◆ **Exercise requirements**: Please retype the entries below exactly, only from their first line through the line containing "Boat International Media Ltd © 2008 - 2026.", leaving every picture out.

◆ **Given information**:
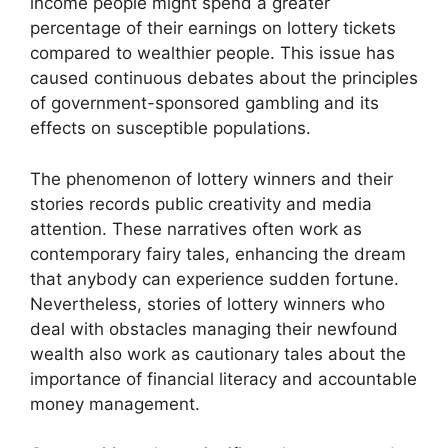
income people might spend a greater
percentage of their earnings on lottery tickets
compared to wealthier people. This issue has
caused continuous debates about the principles
of government-sponsored gambling and its
effects on susceptible populations.
The phenomenon of lottery winners and their
stories records public creativity and media
attention. These narratives often work as
contemporary fairy tales, enhancing the dream
that anybody can experience sudden fortune.
Nevertheless, stories of lottery winners who
deal with obstacles managing their newfound
wealth also work as cautionary tales about the
importance of financial literacy and accountable
money management.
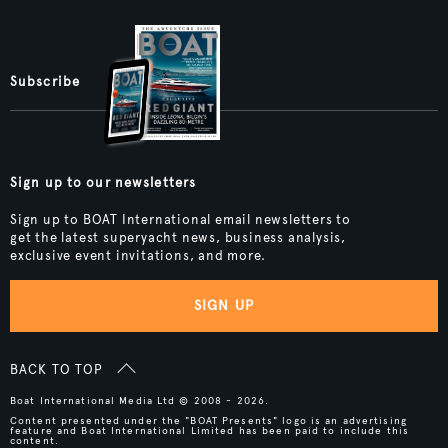
Subscribe
Sign up to our newsletters
Sign up to BOAT International email newsletters to
get the latest superyacht news, business analysis,
exclusive event invitations, and more.
SIGN UP
BACK TO TOP
Boat International Media Ltd © 2008 - 2026.
Content presented under the "BOAT Presents" logo is an advertising
feature and Boat International Limited has been paid to include this
content.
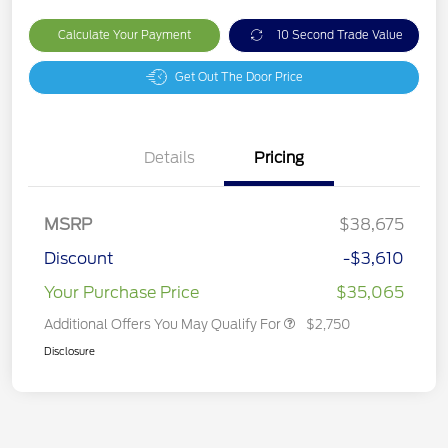
Calculate Your Payment
10 Second Trade Value
Get Out The Door Price
Details
Pricing
MSRP
$38,675
Discount
-$3,610
Your Purchase Price
$35,065
Additional Offers You May Qualify For
$2,750
Disclosure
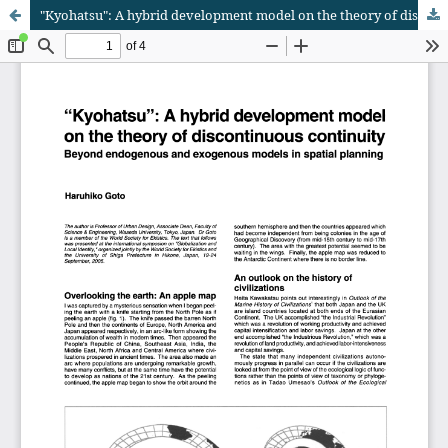
"Kyohatsu": A hybrid development model on the theory of discontinuous continuity: Beyond endogenous and exogenous models in spatial planning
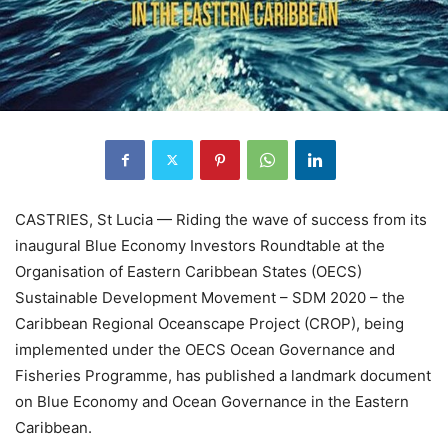
CASTRIES, St Lucia — Riding the wave of success from its
inaugural Blue Economy Investors Roundtable at the
Organisation of Eastern Caribbean States (OECS)
Sustainable Development Movement – SDM 2020 – the
Caribbean Regional Oceanscape Project (CROP), being
implemented under the OECS Ocean Governance and
Fisheries Programme, has published a landmark document
on Blue Economy and Ocean Governance in the Eastern
Caribbean.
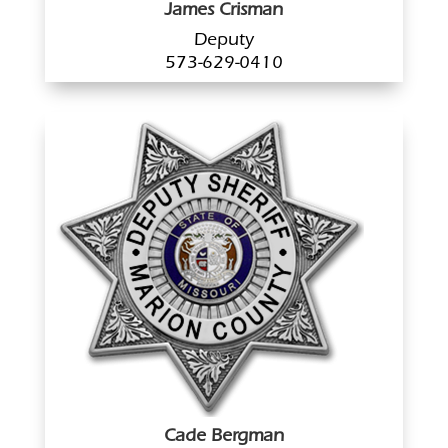
James Crisman
Deputy
573-629-0410
Cade Bergman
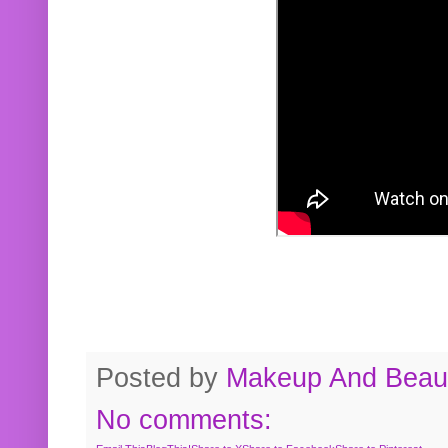
Posted by
Makeup And Beaut
No comments:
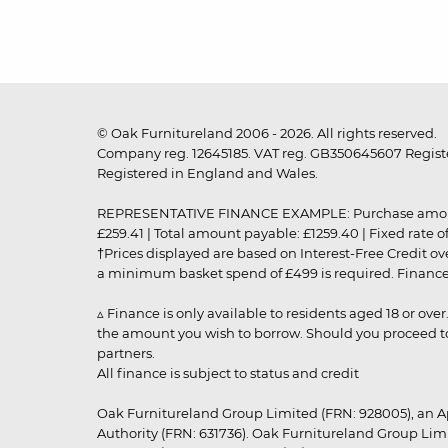
© Oak Furnitureland 2006 - 2026. All rights reserved.
Company reg. 12645185. VAT reg. GB350645607 Registe
Registered in England and Wales.
REPRESENTATIVE FINANCE EXAMPLE: Purchase amount: £99
£259.41 | Total amount payable: £1259.40 | Fixed rate 
†Prices displayed are based on Interest-Free Credit o
a minimum basket spend of £499 is required. Finance is
▵ Finance is only available to residents aged 18 or ove
the amount you wish to borrow. Should you proceed to 
partners.
All finance is subject to status and credit
Oak Furnitureland Group Limited (FRN: 928005), an A
Authority (FRN: 631736). Oak Furnitureland Group Lim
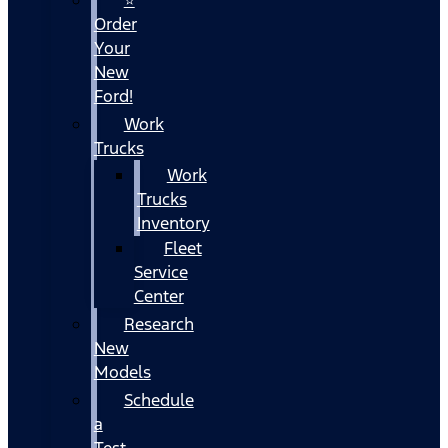
Order
Your
New
Ford!
Work
Trucks
Work
Trucks
Inventory
Fleet
Service
Center
Research
New
Models
Schedule
a
Test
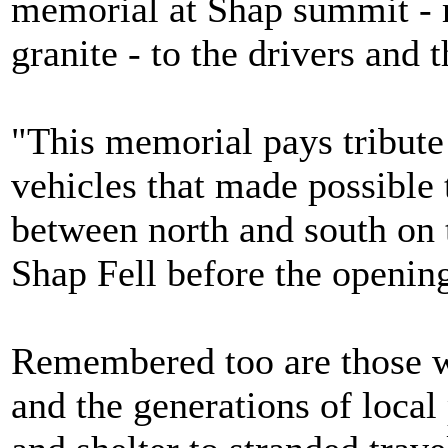
memorial at Shap summit - 
granite - to the drivers and
"This memorial pays tribute 
vehicles that made possible
between north and south on t
Shap Fell before the openi
Remembered too are those w
and the generations of local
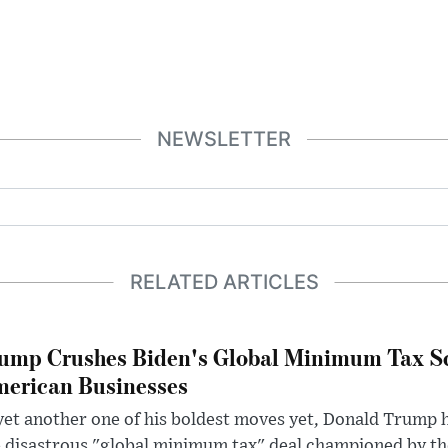
NEWSLETTER
RELATED ARTICLES
ump Crushes Biden's Global Minimum Tax Sc
erican Businesses
yet another one of his boldest moves yet, Donald Trump 
 disastrous "global minimum tax" deal championed by th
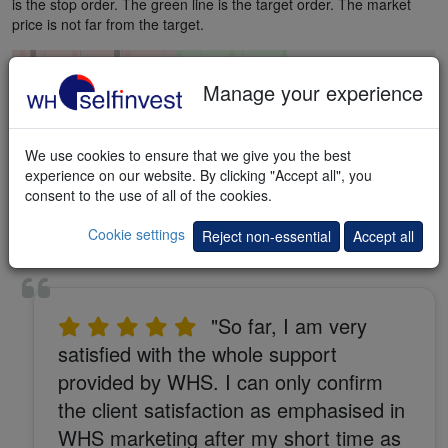
is the stop order. The green line is the target order. The market
price is not far from the target.
Manage your experience
We use cookies to ensure that we give you the best
experience on our website. By clicking "Accept all", you
consent to the use of all of the cookies.
Cookie settings
Reject non-essential
Accept all
"So far, I am very
satisfied with the whole support
provided by WHS. I can only confirm
the client satisfaction as emphasised in
WHS marketing after my short time as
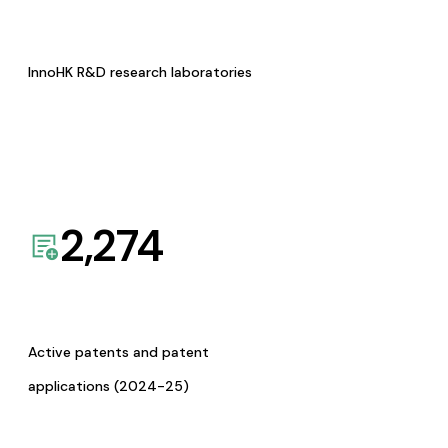
InnoHK R&D research laboratories
2,274
Active patents and patent
applications (2024-25)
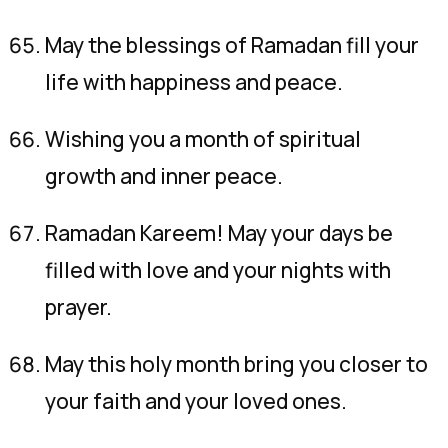
May the blessings of Ramadan fill your
life with happiness and peace.
Wishing you a month of spiritual
growth and inner peace.
Ramadan Kareem! May your days be
filled with love and your nights with
prayer.
May this holy month bring you closer to
your faith and your loved ones.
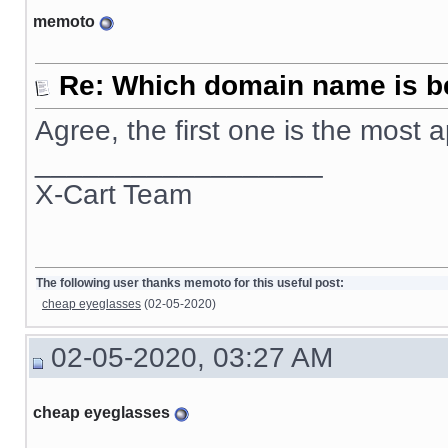
memoto
Re: Which domain name is b
Agree, the first one is the most
__________________
X-Cart Team
The following user thanks memoto for this useful post:
cheap eyeglasses
(02-05-2020)
02-05-2020, 03:27 AM
cheap eyeglasses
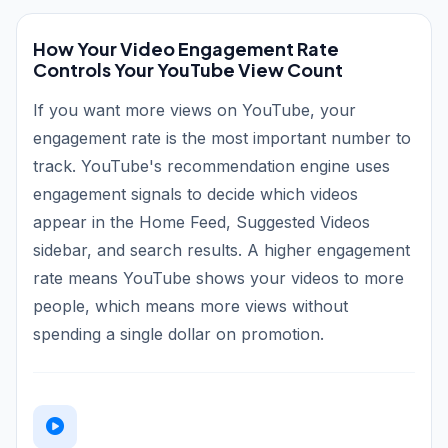
How Your Video Engagement Rate
Controls Your YouTube View Count
If you want more views on YouTube, your
engagement rate is the most important number to
track. YouTube's recommendation engine uses
engagement signals to decide which videos
appear in the Home Feed, Suggested Videos
sidebar, and search results. A higher engagement
rate means YouTube shows your videos to more
people, which means more views without
spending a single dollar on promotion.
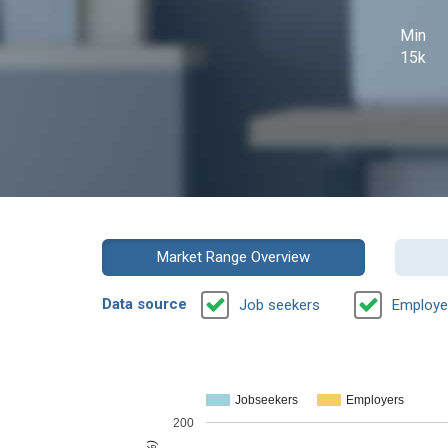
Min
15k
Market Range Overview
Data source
Job seekers
Employe
Jobseekers
Employers
200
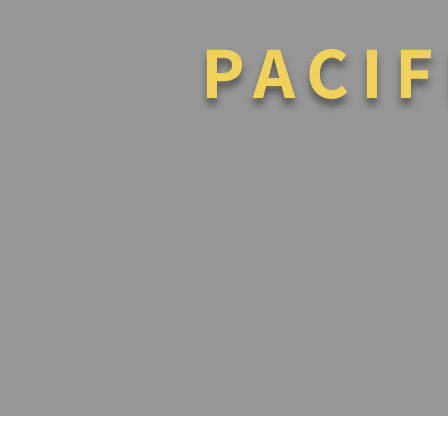
PACIF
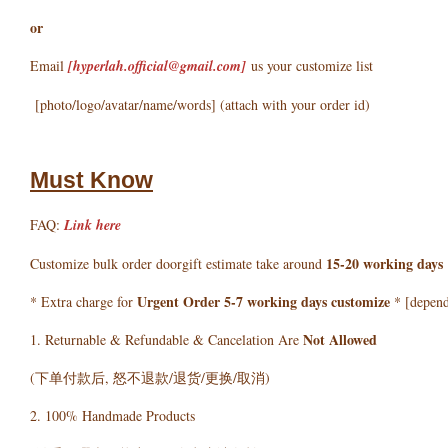
or
Email
[hyperlah.official@gmail.com
]
us your customize list
[photo/logo/avatar/name/words] (attach with your order id)
Must Know
FAQ:
Link here
15-20 working days
Customize bulk order doorgift estimate take around
Urgent Order 5-7 working days customize
* Extra charge for
* [depends
Not Allowed
1. Returnable & Refundable & Cancelation Are
(下单付款后, 怒不退款/退货/更换/取消)
2. 100% Handmade Products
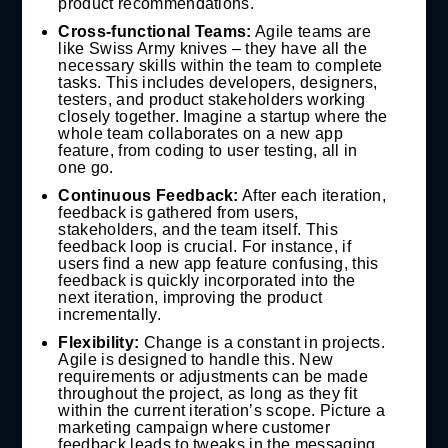
product recommendations.
Cross-functional Teams:
Agile teams are
like Swiss Army knives – they have all the
necessary skills within the team to complete
tasks. This includes developers, designers,
testers, and product stakeholders working
closely together. Imagine a startup where the
whole team collaborates on a new app
feature, from coding to user testing, all in
one go.
Continuous Feedback:
After each iteration,
feedback is gathered from users,
stakeholders, and the team itself. This
feedback loop is crucial. For instance, if
users find a new app feature confusing, this
feedback is quickly incorporated into the
next iteration, improving the product
incrementally.
Flexibility:
Change is a constant in projects.
Agile is designed to handle this. New
requirements or adjustments can be made
throughout the project, as long as they fit
within the current iteration’s scope. Picture a
marketing campaign where customer
feedback leads to tweaks in the messaging,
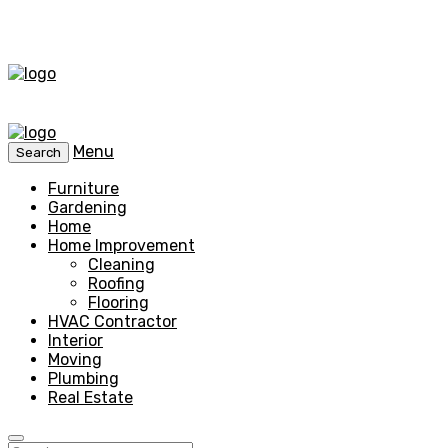
Menu
Search
Furniture
Gardening
Home
Home Improvement
Cleaning
Roofing
Flooring
HVAC Contractor
Interior
Moving
Plumbing
Real Estate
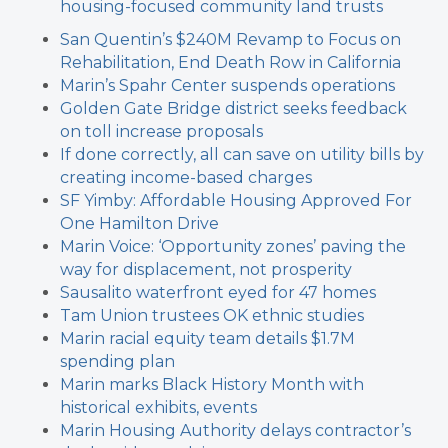
housing-focused community land trusts
San Quentin’s $240M Revamp to Focus on
Rehabilitation, End Death Row in California
Marin’s Spahr Center suspends operations
Golden Gate Bridge district seeks feedback
on toll increase proposals
If done correctly, all can save on utility bills by
creating income-based charges
SF Yimby: Affordable Housing Approved For
One Hamilton Drive
Marin Voice: ‘Opportunity zones’ paving the
way for displacement, not prosperity
Sausalito waterfront eyed for 47 homes
Tam Union trustees OK ethnic studies
Marin racial equity team details $1.7M
spending plan
Marin marks Black History Month with
historical exhibits, events
Marin Housing Authority delays contractor’s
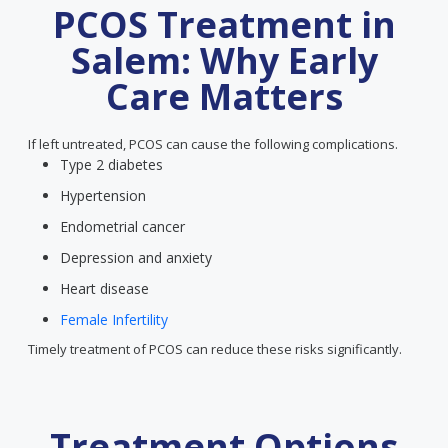
PCOS Treatment in
Salem: Why Early
Care Matters
If left untreated, PCOS can cause the following complications.
Type 2 diabetes
Hypertension
Endometrial cancer
Depression and anxiety
Heart disease
Female Infertility
Timely treatment of PCOS can reduce these risks significantly.
Treatment Options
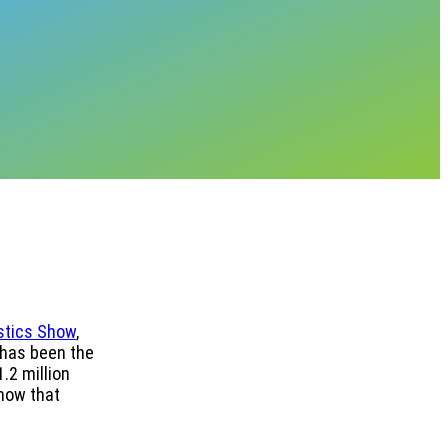
stics Show
,
 has been the
.2 million
show that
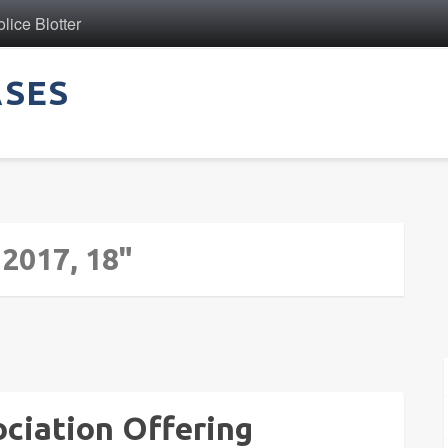
ice Blotter
ASES
 2017, 18"
sociation Offering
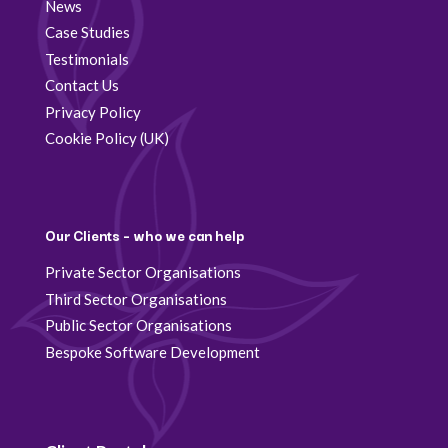
News
Case Studies
Testimonials
Contact Us
Privacy Policy
Cookie Policy (UK)
Our Clients – who we can help
Private Sector Organisations
Third Sector Organisations
Public Sector Organisations
Bespoke Software Development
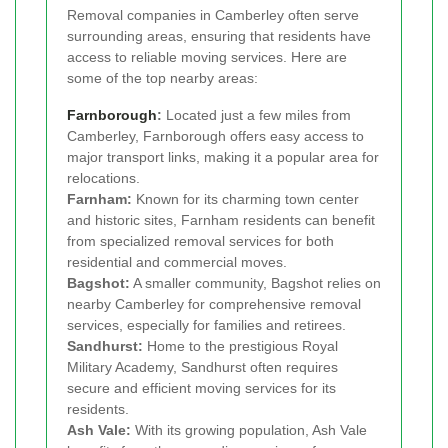
Removal companies in Camberley often serve
surrounding areas, ensuring that residents have
access to reliable moving services. Here are
some of the top nearby areas:
Farnborough
:
Located just a few miles from
Camberley, Farnborough offers easy access to
major transport links, making it a popular area for
relocations.
Farnham:
Known for its charming town center
and historic sites, Farnham residents can benefit
from specialized removal services for both
residential and commercial moves.
Bagshot:
A smaller community, Bagshot relies on
nearby Camberley for comprehensive removal
services, especially for families and retirees.
Sandhurst:
Home to the prestigious Royal
Military Academy, Sandhurst often requires
secure and efficient moving services for its
residents.
Ash Vale:
With its growing population, Ash Vale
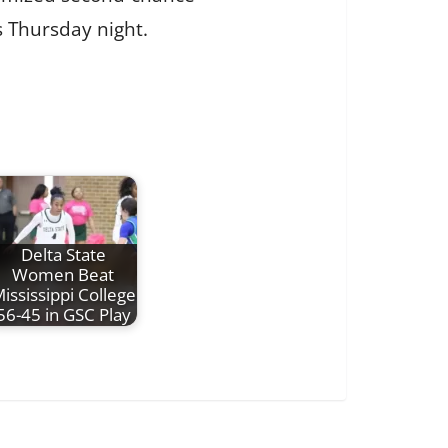
s Thursday night.
Delta State
Women Beat
ississippi College
56-45 in GSC Play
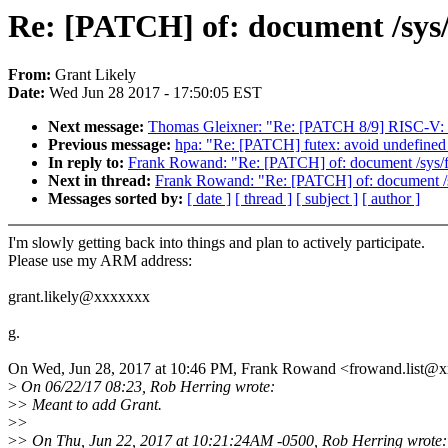
Re: [PATCH] of: document /sys
From:
Grant Likely
Date:
Wed Jun 28 2017 - 17:50:05 EST
Next message:
Thomas Gleixner: "Re: [PATCH 8/9] RISC-V: 
Previous message:
hpa: "Re: [PATCH] futex: avoid undefined 
In reply to:
Frank Rowand: "Re: [PATCH] of: document /sys/f
Next in thread:
Frank Rowand: "Re: [PATCH] of: document /s
Messages sorted by:
[ date ]
[ thread ]
[ subject ]
[ author ]
I'm slowly getting back into things and plan to actively participate.
Please use my ARM address:
grant.likely@xxxxxxx
g.
On Wed, Jun 28, 2017 at 10:46 PM, Frank Rowand <frowand.list@
>
On 06/22/17 08:23, Rob Herring wrote:
>
> Meant to add Grant.
>
>
>
> On Thu, Jun 22, 2017 at 10:21:24AM -0500, Rob Herring wrote:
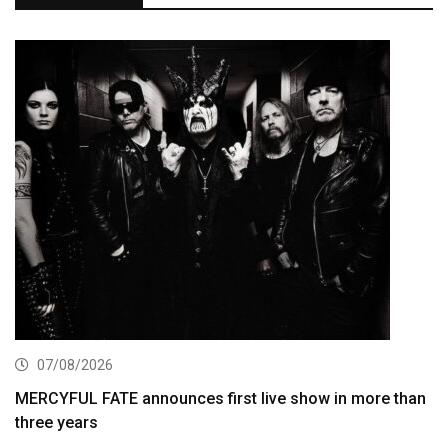
07/08/2026
MERCYFUL FATE announces first live show in more than
three years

◆ **Expected answer**:
income people might spend a greater
percentage of their earnings on lottery tickets
compared to wealthier people. This issue has
caused continuous debates about the principles
of government-sponsored gambling and its
effects on susceptible populations.
The phenomenon of lottery winners and their
stories records public creativity and media
attention. These narratives often work as
contemporary fairy tales, enhancing the dream
that anybody can experience sudden fortune.
Nevertheless, stories of lottery winners who
deal with obstacles managing their newfound
wealth also work as cautionary tales about the
importance of financial literacy and accountable
money management.
Subscribe
Sign up to our newsletters
Sign up to BOAT International email newsletters to
get the latest superyacht news, business analysis,
exclusive event invitations, and more.
SIGN UP
BACK TO TOP
Boat International Media Ltd © 2008 - 2026.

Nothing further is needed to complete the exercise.